[Start of Attachment]

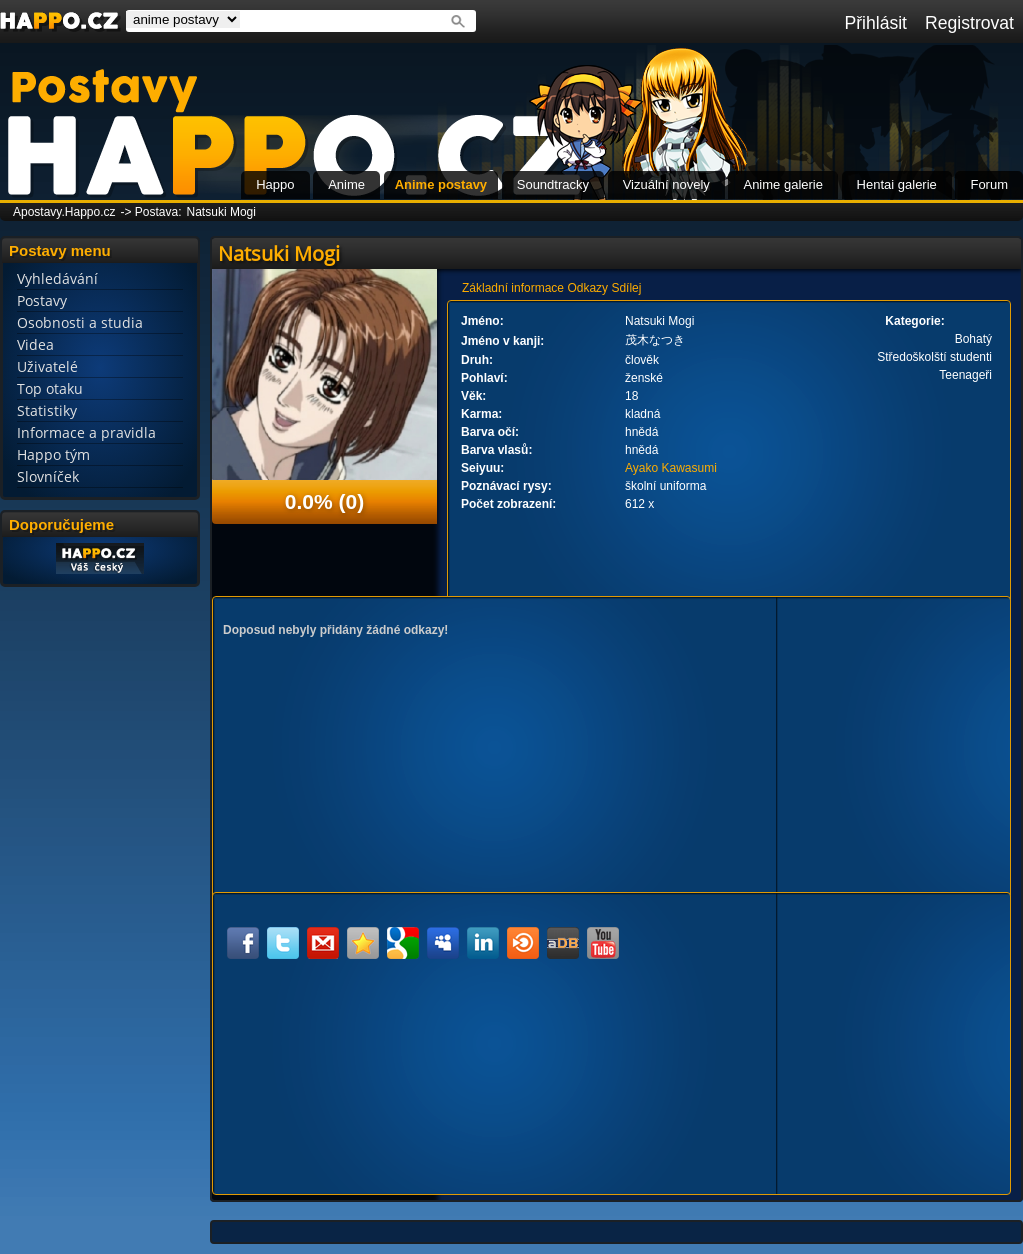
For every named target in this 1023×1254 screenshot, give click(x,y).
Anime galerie (783, 184)
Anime (346, 184)
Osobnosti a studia (80, 322)
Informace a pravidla (86, 432)
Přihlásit (875, 23)
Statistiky (47, 410)
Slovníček (48, 476)
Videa (35, 344)
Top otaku (50, 388)
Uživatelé (47, 366)
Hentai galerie (897, 184)
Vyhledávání (57, 278)
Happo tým (53, 454)
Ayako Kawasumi (671, 468)
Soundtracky (553, 184)
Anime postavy (441, 184)
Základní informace (513, 288)
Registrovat (969, 23)
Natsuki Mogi (221, 212)
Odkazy (587, 288)
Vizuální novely (666, 184)
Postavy (42, 300)
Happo (275, 184)
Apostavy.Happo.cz (64, 212)
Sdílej (626, 288)
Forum (989, 184)
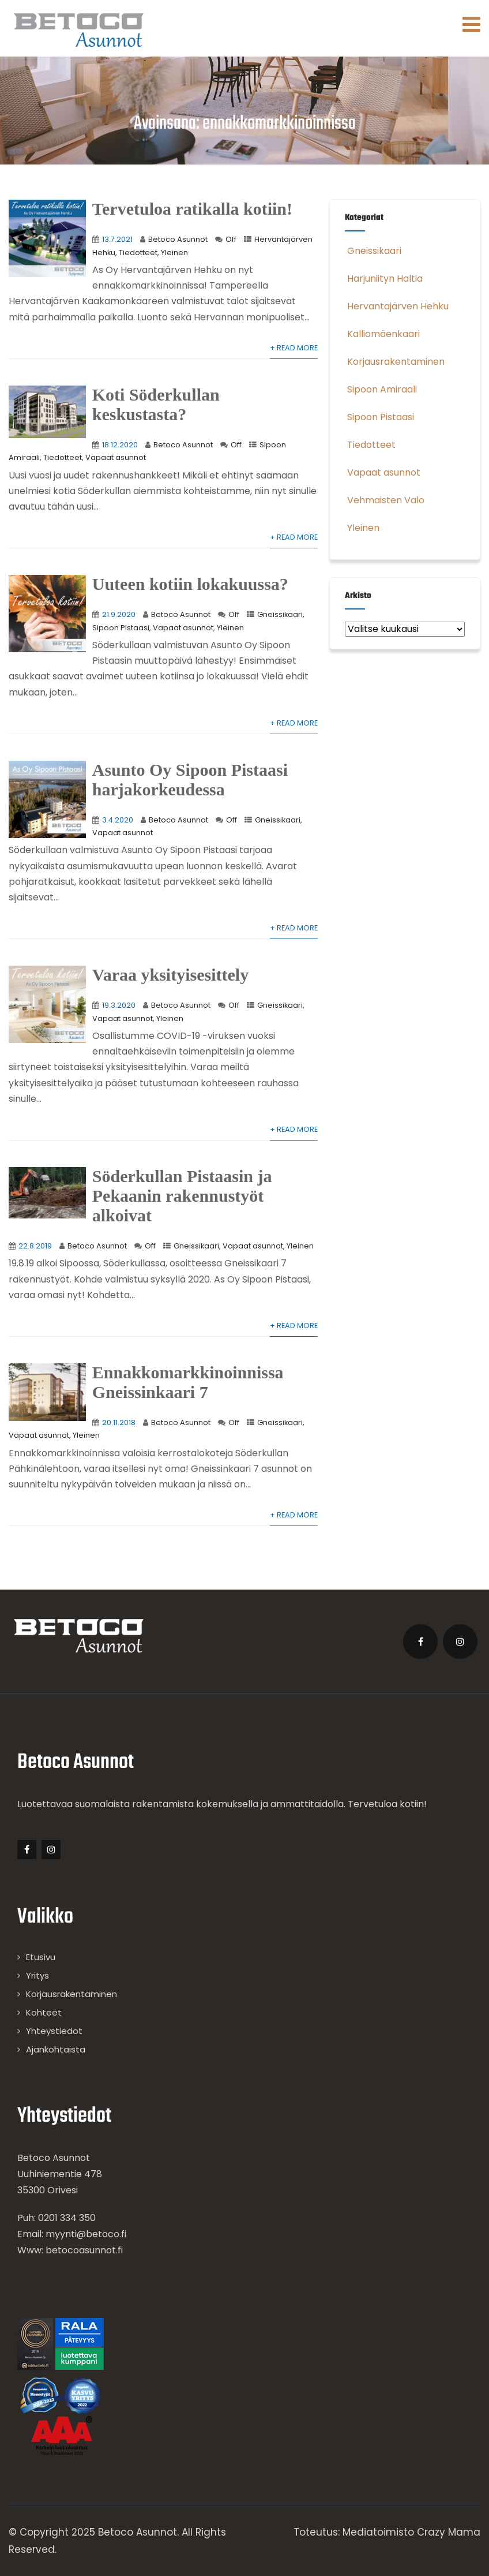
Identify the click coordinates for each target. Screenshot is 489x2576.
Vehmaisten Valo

[End of Attachment]

Work item: All the lines above must be written out exactly, without a single picture.

Task result:
For every named target in this 1023×1254 screenshot, give click(x,y).
Anime galerie (783, 184)
Anime (346, 184)
Osobnosti a studia (80, 322)
Informace a pravidla (86, 432)
Přihlásit (875, 23)
Statistiky (47, 410)
Slovníček (48, 476)
Videa (35, 344)
Top otaku (50, 388)
Uživatelé (47, 366)
Hentai galerie (897, 184)
Vyhledávání (57, 278)
Happo tým (53, 454)
Ayako Kawasumi (671, 468)
Soundtracky (553, 184)
Anime postavy (441, 184)
Základní informace (513, 288)
Registrovat (969, 23)
Natsuki Mogi (221, 212)
Odkazy (587, 288)
Vizuální novely (666, 184)
Postavy (42, 300)
Happo (275, 184)
Apostavy.Happo.cz (64, 212)
Sdílej (626, 288)
Forum (989, 184)
Identify the click coordinates for each target. Screenshot is 489x2576.
Vehmaisten Valo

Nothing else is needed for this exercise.